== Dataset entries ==
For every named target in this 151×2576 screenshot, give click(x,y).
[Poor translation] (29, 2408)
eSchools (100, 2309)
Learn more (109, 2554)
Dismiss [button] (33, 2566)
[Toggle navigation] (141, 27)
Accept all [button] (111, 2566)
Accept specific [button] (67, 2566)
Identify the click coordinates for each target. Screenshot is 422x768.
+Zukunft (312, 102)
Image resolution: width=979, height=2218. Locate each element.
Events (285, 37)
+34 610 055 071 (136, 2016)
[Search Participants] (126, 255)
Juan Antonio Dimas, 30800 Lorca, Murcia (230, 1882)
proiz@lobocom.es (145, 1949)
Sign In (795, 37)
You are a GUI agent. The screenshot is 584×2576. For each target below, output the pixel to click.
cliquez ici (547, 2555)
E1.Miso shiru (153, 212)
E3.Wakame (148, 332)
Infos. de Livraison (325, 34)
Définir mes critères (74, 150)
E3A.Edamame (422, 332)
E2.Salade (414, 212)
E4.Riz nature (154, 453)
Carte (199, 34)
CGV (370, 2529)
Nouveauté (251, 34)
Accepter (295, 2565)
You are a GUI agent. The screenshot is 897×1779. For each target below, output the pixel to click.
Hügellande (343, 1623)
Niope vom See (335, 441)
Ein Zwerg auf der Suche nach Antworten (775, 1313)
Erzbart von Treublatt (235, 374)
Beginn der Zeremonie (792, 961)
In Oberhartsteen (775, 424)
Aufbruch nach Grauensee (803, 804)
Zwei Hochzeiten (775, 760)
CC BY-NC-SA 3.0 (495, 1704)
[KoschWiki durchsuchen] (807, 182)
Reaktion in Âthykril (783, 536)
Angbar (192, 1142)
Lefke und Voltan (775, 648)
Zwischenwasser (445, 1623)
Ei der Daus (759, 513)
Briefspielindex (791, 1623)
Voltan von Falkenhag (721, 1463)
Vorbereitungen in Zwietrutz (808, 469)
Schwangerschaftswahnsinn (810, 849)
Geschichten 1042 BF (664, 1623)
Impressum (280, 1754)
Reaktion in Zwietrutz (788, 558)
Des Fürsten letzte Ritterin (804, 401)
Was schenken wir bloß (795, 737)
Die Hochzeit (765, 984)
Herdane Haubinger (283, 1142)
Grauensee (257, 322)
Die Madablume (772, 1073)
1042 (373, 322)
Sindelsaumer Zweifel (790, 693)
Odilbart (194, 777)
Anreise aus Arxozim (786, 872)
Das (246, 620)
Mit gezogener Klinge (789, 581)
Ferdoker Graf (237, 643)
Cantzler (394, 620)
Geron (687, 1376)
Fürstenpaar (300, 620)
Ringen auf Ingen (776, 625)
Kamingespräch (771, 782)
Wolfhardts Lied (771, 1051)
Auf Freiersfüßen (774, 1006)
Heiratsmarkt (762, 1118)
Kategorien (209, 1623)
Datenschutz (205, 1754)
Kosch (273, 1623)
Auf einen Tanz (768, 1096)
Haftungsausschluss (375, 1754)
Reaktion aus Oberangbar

== What is being asked ==
How many lines in the records include "agent"? Answer with the number alone.

== Result of this exercise ==
2